More recently, I discovered the usefulness of helping students make connections among concepts of a course. I used to take for granted that students would automatically make connections. After reflecting on one of my most enjoyable courses during my undergraduate career, I realized that I enjoyed the course so much mainly because the curriculum contained a central course project that invited us to reflect on how the main ideas were connected. I now help my students make these connections in my online courses by being explicit in my announcements of how the current unit’s concepts relate to what has already been discussed.

Additionally, for my KBS ecology class, I developed a course project that had students first identify a characteristic of a species that might have a possible adaptive function. Throughout the term, students discovered possible functions of characteristics, such as mimicry, and students journaled about whether and how the general functions that they learn about in class relate to their specific chosen characteristic. At the end of the course, students selected a function and wrote a grant proposal describing how they would test for that function. More recently, a student from my organismal biology course commented in a course evaluation that he or she did not understand how the different topics within a unit were connected. I reflected on this comment and developed my cell and molecular biology course schedule so that each unit is identified as one of the macromolecules (e.g. nucleic acids). Click here for course page and download LB 144 syllabus to see the schedule. Additionally, the first few days examined big picture ideas and the last few days synthesized the information of the semester. My goal is to have students not only learn about the individual ideas but also understand the interconnectedness of the topics.

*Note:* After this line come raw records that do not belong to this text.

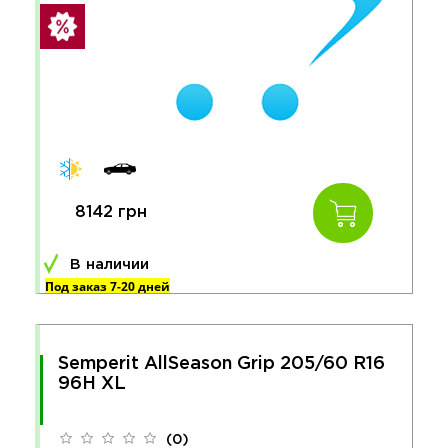
8142 грн
В наличии
Под заказ 7-20 дней
Semperit AllSeason Grip 205/60 R16
96H XL
(0)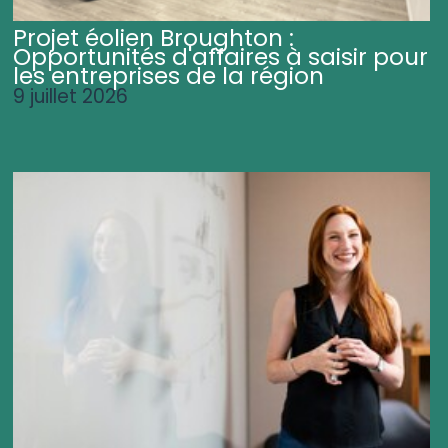
Projet éolien Broughton :
Opportunités d'affaires à saisir pour
les entreprises de la région
9 juillet 2026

Several of the ideas described above help to foster an inclusive classroom environment. The use of the flipped classroom allows students to work at their own pace as they learn the basic information because they are doing it outside of the classroom. As observed in the learning management system statistics, students spend from 15 minutes to 60 minutes on the online reading quizzes. Time range may be due to variation in familiarity with the material, native language, learning approaches and disabilities, and motivation. I also make sure to provide different types of course materials for each topic, such as readings, infographics, and videos and animations with closed caption. During in-class activities, students work in small teams. I assign teams and students stay within the same team. Because students work in their teams during every class period, they know each other rather well and tend to feel comfortable talking with each other- even those that experience difficulty talking in large groups. In order to enrich the inclusivity of the classroom and student identity, the in-class case studies focus on research performed by scientists from varying backgrounds. Lastly, because I am aware of my potential biases, I work to overcome these biases, such as making sure that I do not only talk with native English speakers during class.

I am passionate about teaching science and researching how students learn. I enjoy aiding students in increasing their knowledge and skills, gaining new experiences, and developing an appreciation of science. As a teacher, I provide multiple learning opportunities that incorporate scientific practices and engaged discussion. I also help students discover the connections among the seemingly isolated concepts of a course. Finally, I am continually seeking ways to improve my teaching skills. I attend professional development events, including education conferences, read science education practitioner and research journals, and participate in online courses from Coursera. I look forward to continuing to find new ways to engage my students.